Head of Navajo Nation's legislative branch resignsPosted: Updated:
FLAGSTAFF, Ariz. (AP) -- The head of the Navajo Nation's legislative branch resigned Monday, a day ahead of a hearing in which he is expected to plead guilty in a criminal case accusing him of funneling tens of thousands of dollars to his family.
Johnny Naize's resignation brings to an end his nearly four years as speaker of the Navajo Nation Council and 16 years as a tribal lawmaker. The council already had stripped Naize of his administrative duties after he was charged with bribery and conspiracy in an investigation into the use of tribal funds.
Naize maintained he was innocent and predicted he would be exonerated at trial. But his attorney, Troy Eid, said Monday that Naize wanted to accept responsibility as a leader to restore harmony and balance to the Navajo people.

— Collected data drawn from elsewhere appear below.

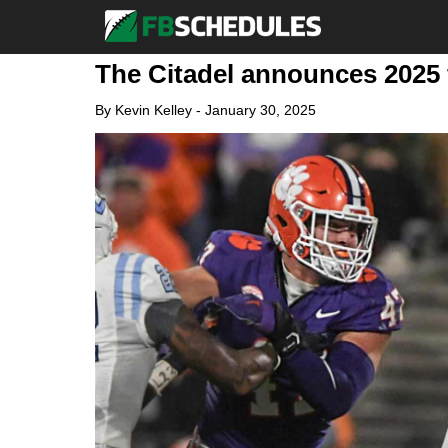
The Citadel announces 2025 
By
Kevin Kelley
-
January 30, 2025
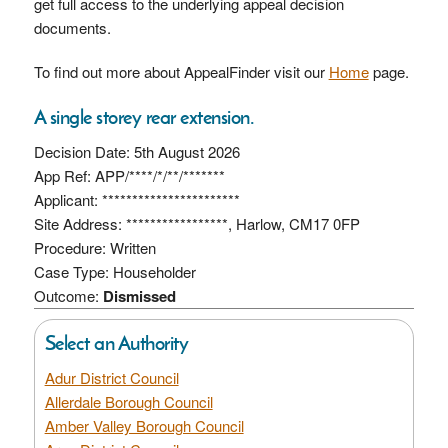
get full access to the underlying appeal decision
documents.
To find out more about AppealFinder visit our
Home
page.
A single storey rear extension.
Decision Date: 5th August 2026
App Ref: APP/****/*/**/*******
Applicant: ***********************
Site Address: *****************, Harlow, CM17 0FP
Procedure: Written
Case Type: Householder
Outcome:
Dismissed
Select an Authority
Adur District Council
Allerdale Borough Council
Amber Valley Borough Council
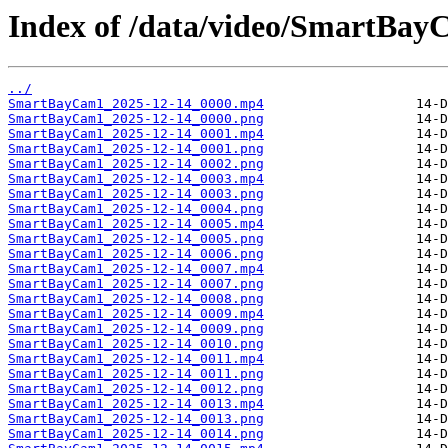
Index of /data/video/SmartBay
../
SmartBayCam1_2025-12-14_0000.mp4
SmartBayCam1_2025-12-14_0000.png
SmartBayCam1_2025-12-14_0001.mp4
SmartBayCam1_2025-12-14_0001.png
SmartBayCam1_2025-12-14_0002.png
SmartBayCam1_2025-12-14_0003.mp4
SmartBayCam1_2025-12-14_0003.png
SmartBayCam1_2025-12-14_0004.png
SmartBayCam1_2025-12-14_0005.mp4
SmartBayCam1_2025-12-14_0005.png
SmartBayCam1_2025-12-14_0006.png
SmartBayCam1_2025-12-14_0007.mp4
SmartBayCam1_2025-12-14_0007.png
SmartBayCam1_2025-12-14_0008.png
SmartBayCam1_2025-12-14_0009.mp4
SmartBayCam1_2025-12-14_0009.png
SmartBayCam1_2025-12-14_0010.png
SmartBayCam1_2025-12-14_0011.mp4
SmartBayCam1_2025-12-14_0011.png
SmartBayCam1_2025-12-14_0012.png
SmartBayCam1_2025-12-14_0013.mp4
SmartBayCam1_2025-12-14_0013.png
SmartBayCam1_2025-12-14_0014.png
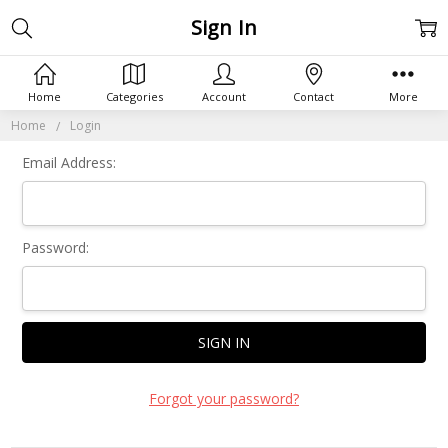
Sign In
Home
Categories
Account
Contact
More
Home
Login
Email Address:
Password:
Forgot your password?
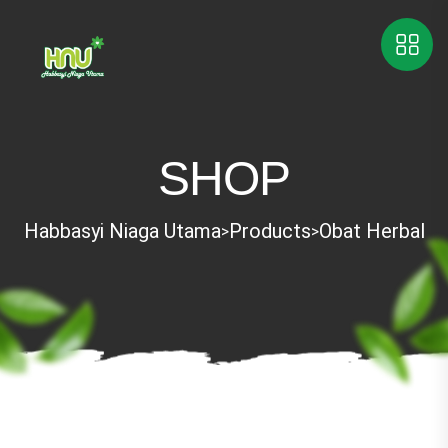
SHOP
Habbasyi Niaga Utama
Products
Obat Herbal
>
>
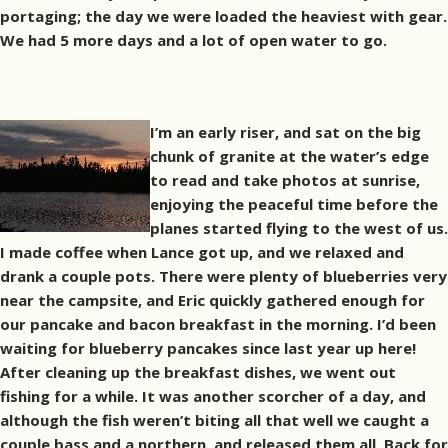
portaging; the day we were loaded the heaviest with gear.
We had 5 more days and a lot of open water to go.
I’m an early riser, and sat on the big
chunk of granite at the water’s edge
to read and take photos at sunrise,
enjoying the peaceful time before the
planes started flying to the west of us.
I made coffee when Lance got up, and we relaxed and
drank a couple pots. There were plenty of blueberries very
near the campsite, and Eric quickly gathered enough for
our pancake and bacon breakfast in the morning. I’d been
waiting for blueberry pancakes since last year up here!
After cleaning up the breakfast dishes, we went out
fishing for a while. It was another scorcher of a day, and
although the fish weren’t biting all that well we caught a
couple bass and a northern, and released them all. Back for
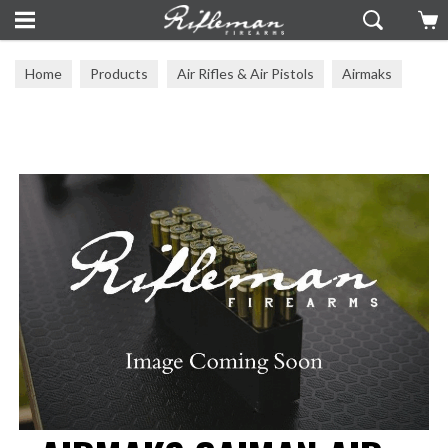
Home
Products
Air Rifles & Air Pistols
Airmaks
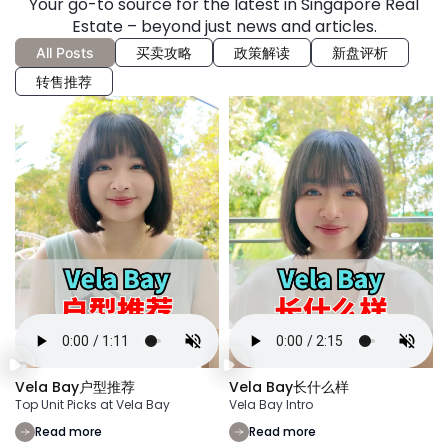
Your go-to source for the latest in Singapore Real
Estate – beyond just news and articles.
All Posts
买卖攻略
政策解读
新盘评析
转售推荐
Vela Bay户型推荐
Vela Bay长什么样
Top Unit Picks at Vela Bay
Vela Bay Intro
Read more
Read more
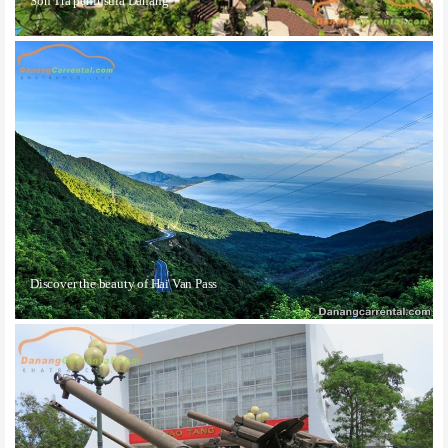
Son Tra peninsula Danang
Discover the beauty of Hai Van Pass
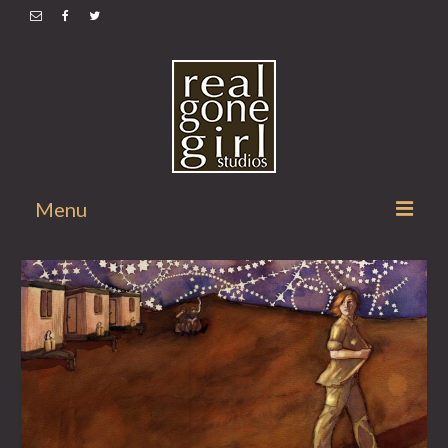
Menu
Home
Illustrations
Comix
Apparel
Shopping Cart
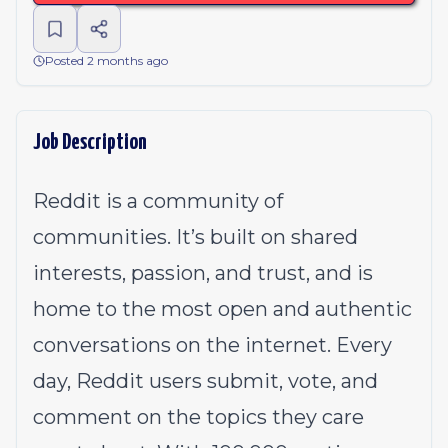
Posted 2 months ago
Job Description
Reddit is a community of
communities. It’s built on shared
interests, passion, and trust, and is
home to the most open and authentic
conversations on the internet. Every
day, Reddit users submit, vote, and
comment on the topics they care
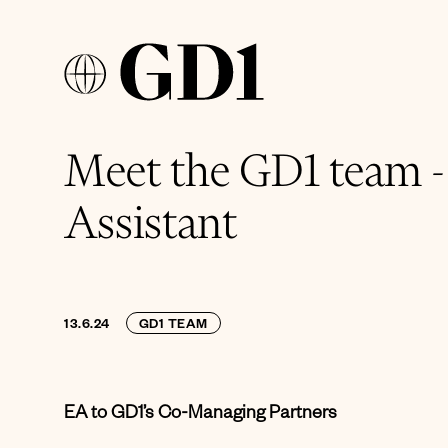
Meet the GD1 team -
Assistant
13.6.24
GD1 TEAM
EA to GD1’s Co-Managing Partners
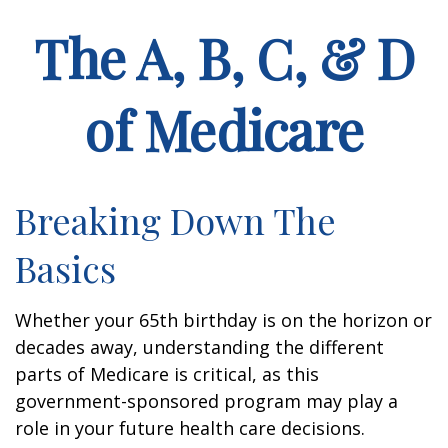
The A, B, C, & D
of Medicare
Breaking Down The
Basics
Whether your 65th birthday is on the horizon or
decades away, understanding the different
parts of Medicare is critical, as this
government-sponsored program may play a
role in your future health care decisions.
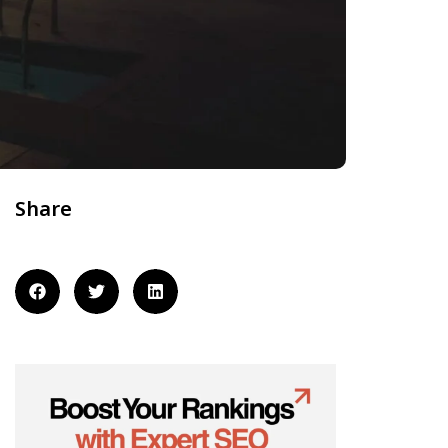
Share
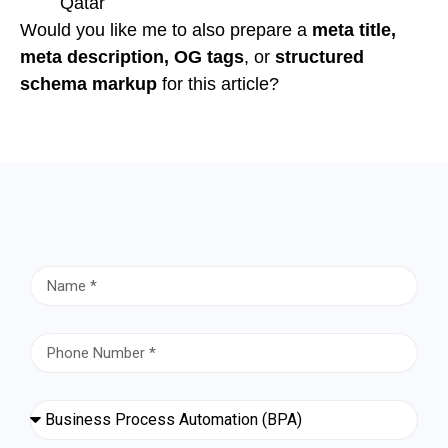
Qatar
Would you like me to also prepare a
meta title,
meta description, OG tags
, or
structured
schema markup
for this article?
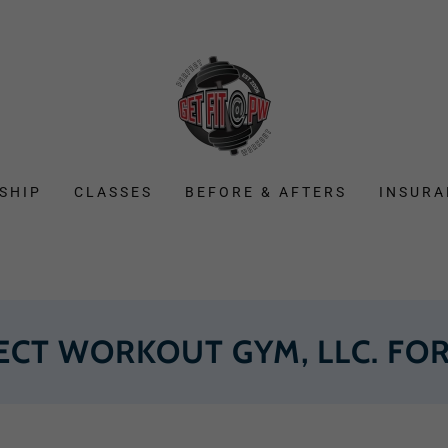
SHIP
CLASSES
BEFORE & AFTERS
INSURA
ECT WORKOUT GYM, LLC. FOR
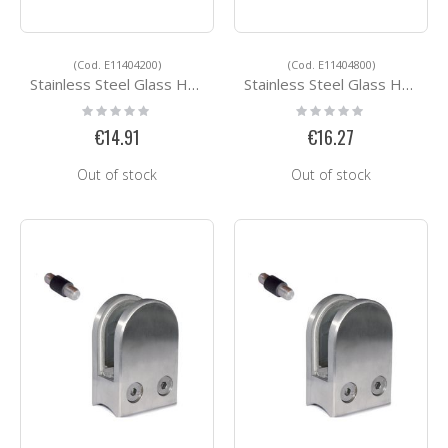
(Cod. E11404200)
(Cod. E11404800)
Stainless Steel Glass Holders E11404200
Stainless Steel Glass Holders E11404800
Rating:
Rating:
0%
0%
€14.91
€16.27
Out of stock
Out of stock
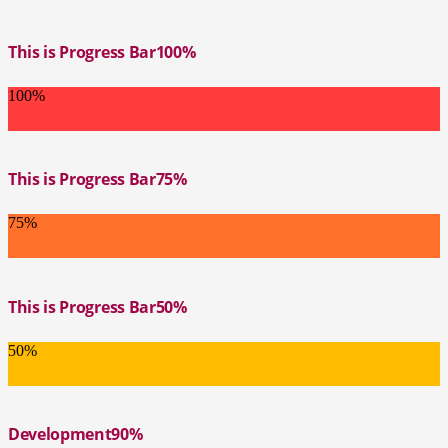
This is Progress Bar
100%
100%
This is Progress Bar
75%
75%
This is Progress Bar
50%
50%
Development
90%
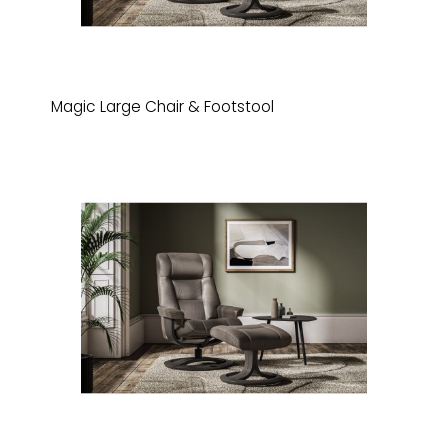
Magic Large Chair & Footstool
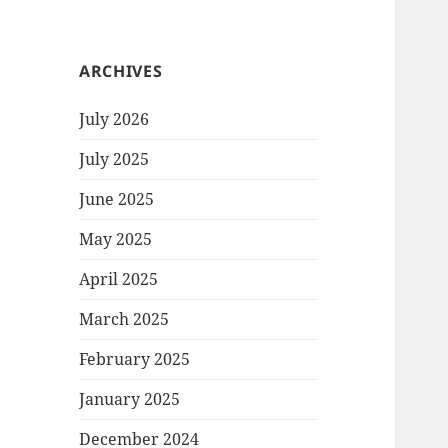
ARCHIVES
July 2026
July 2025
June 2025
May 2025
April 2025
March 2025
February 2025
January 2025
December 2024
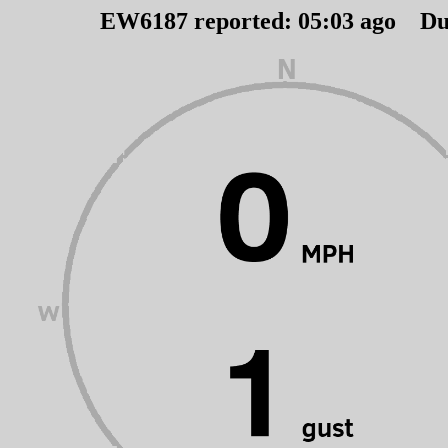
EW6187 reported:
05
:
03
ago Du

Naize wrote in his resignation letter that he was leaving the council "as a result of circumstances beyond my control" and because he respected the dignity of the office.
Naize is expected to plead guilty Tuesday to a single count of conspiracy to commit bribery as part of an agreement with prosecutors, Eid said. It's the same charge other former tribal lawmakers have pleaded to in resolving their own criminal cases. Specifics of the agreement weren't available.
Prosecutors allege that Naize and several other current and former council delegates conspired to divert roughly $74,000 from a now-defunct discretionary fund to their families. The money was intended to assist elderly Navajos, people facing extreme hardship and students seeking financial aid. Criminal complaints allege that Naize's family received about $37,000 in exchange for his providing a nearly identical amount to members of other families in the years before he was elected speaker.
Naize would have been removed from the council had he pleaded guilty in the case and not resigned, said tribal elections director Edison Wauneka.
The council will have to choose from among its membership to replace Naize as speaker. LoRenzo Bates has been filling in as speaker pro tem since Naize was placed on paid administrative leave in April.
The Arizona communities that Naize represents on the council each have 45 days to recommend his replacement, with the speaker or speaker pro tem appointing someone to fill out the term that ends in January.